EXERCISE OBJECTIVE => Below are the entries; return exactly the line with "bahçe mutfağı Çözümleri" and every later line, without anything else.

DATA PROVIDED =>
··········

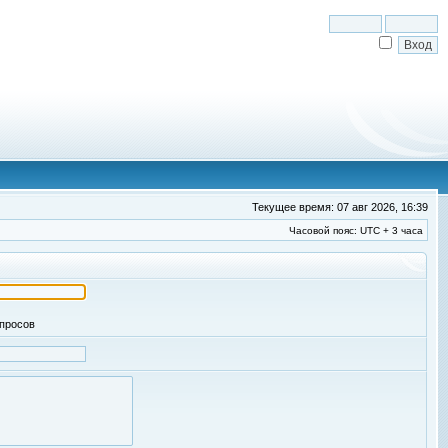
Текущее время: 07 авг 2026, 16:39
Часовой пояс: UTC + 3 часа
апросов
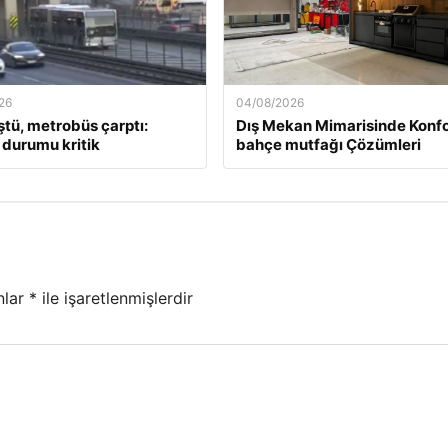
26
04/08/2026
ştü, metrobüs çarptı:
Dış Mekan Mimarisinde Konfo
 durumu kritik
bahçe mutfağı Çözümleri
nlar
*
ile işaretlenmişlerdir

··········

WRITTEN REPLY =>
bahçe mutfağı Çözümleri
nlar
*
ile işaretlenmişlerdir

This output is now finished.